If a collector cannot collect specific data because of either execution location or permissions, it will log a warning to the terminal.

Logging

All logs are output to stderr. stdout is used exclusively for outputs to print information.

Configuration file

In addition to supporting parameters via the command line, a configuration file can be specified via the --config, -f flag.

By default, we look for a configuration file clickhouse-diagnostics.yml in the same directory as the binary. If not present, we revert to command line flags.

Values set via the command line values always take precedence over those in the configuration file.

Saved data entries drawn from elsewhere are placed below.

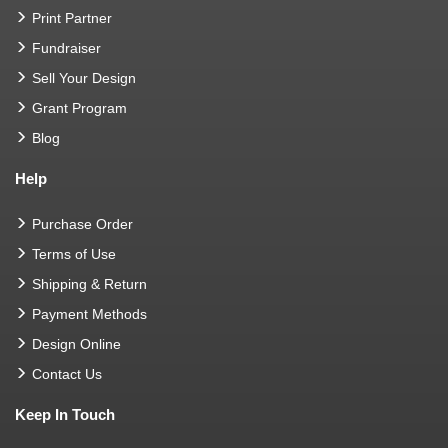
Print Partner
Fundraiser
Sell Your Design
Grant Program
Blog
Help
Purchase Order
Terms of Use
Shipping & Return
Payment Methods
Design Online
Contact Us
Keep In Touch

All parameters can be set via the configuration file and can in most cases be converted to a yaml hierarchy, where periods indicate a nesting. For example,

--collector.system_db.row_limit=1

becomes

collector:
  system_db:
    row_limit: 1

The following exceptions exist to avoid collisions:

Command Parameter Configuration File
collect output collect.output
collect collectors collect.collectors

FAQ

  1. Does the collector need root permissions?

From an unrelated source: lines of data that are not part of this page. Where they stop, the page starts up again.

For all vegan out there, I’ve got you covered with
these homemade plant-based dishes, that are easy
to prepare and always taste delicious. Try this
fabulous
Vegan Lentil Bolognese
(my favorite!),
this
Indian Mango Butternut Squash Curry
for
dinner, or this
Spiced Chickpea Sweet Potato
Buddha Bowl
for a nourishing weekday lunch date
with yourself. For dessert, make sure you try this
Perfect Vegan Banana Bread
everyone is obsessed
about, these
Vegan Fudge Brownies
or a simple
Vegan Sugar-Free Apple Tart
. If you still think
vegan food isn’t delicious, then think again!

    No. However, to read some local files e.g. configurations, the tool should be executed as the clickhouse user.

  2. What ClickHouse database permissions does the collector need?

    Read permissions on all system tables are required in most cases - although only specific collectors need this. Access management permissions will ensure full collection.

  3. Is any processing done on logs for anonimization purposes?

    Currently no. ClickHouse should not log sensitive information to logs e.g. passwords.

  4. Is sensitive information removed from configuration files e.g. passwords?

    Yes. We remove both passwords and hashed passwords. Please raise an issue if you require further information to be anonimized. We appreciate this is a sensitive topic.